Mystery of Alaskan ‘Goo’ Rust Solved at Last
Last fall the small Alaskan coastal village of Kivalina was inundated by a mysterious orange “goo”(click for photo). Locals and others suspected a toxic algal bloom (see here for image), or perhaps some sort of chemical release, or millions of microscopic “crustacean eggs”.
Yet just a month later the mystery substance was identified as none other than a plant-parasitic fungus called a rust — completely harmless to humans and aquatic life, and probably not bad plankton food. I covered this at length in my follow-up post. But the mystery remained: what plant disease epidemic had this rust come from? And to produce a bloom of spores that huge, how could no one have noticed?
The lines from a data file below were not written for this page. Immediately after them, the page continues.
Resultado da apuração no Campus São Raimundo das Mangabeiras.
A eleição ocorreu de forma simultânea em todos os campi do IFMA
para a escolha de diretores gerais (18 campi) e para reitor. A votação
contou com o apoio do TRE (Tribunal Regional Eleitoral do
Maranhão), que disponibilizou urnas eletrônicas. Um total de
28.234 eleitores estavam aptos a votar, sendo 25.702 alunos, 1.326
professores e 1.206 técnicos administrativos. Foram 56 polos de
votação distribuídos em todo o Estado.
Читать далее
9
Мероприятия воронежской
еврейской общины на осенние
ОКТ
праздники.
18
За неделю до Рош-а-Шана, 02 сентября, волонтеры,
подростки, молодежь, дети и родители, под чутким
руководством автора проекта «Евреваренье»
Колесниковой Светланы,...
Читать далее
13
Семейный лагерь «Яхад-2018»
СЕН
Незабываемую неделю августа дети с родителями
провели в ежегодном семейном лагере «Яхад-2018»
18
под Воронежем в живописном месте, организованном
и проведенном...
Now, the identity of the rust has been revealed at last. It is the Spruce-Labrador Tea Needle Rust, Chrysomyxa ledicola, a parasite of both spruce trees and a rhododendron — a flowering woody shrub common to conifer understories the world over — called Labrador Tea. I had never heard of a rhododendron you could drink, but my old friend, mycologist, and ex-pat Canadian Kathie Hodge at Cornell assured me it makes quite a delicious tea. Apparently, C. ledicola agrees with her Labrador -Tea deliciousness assessment.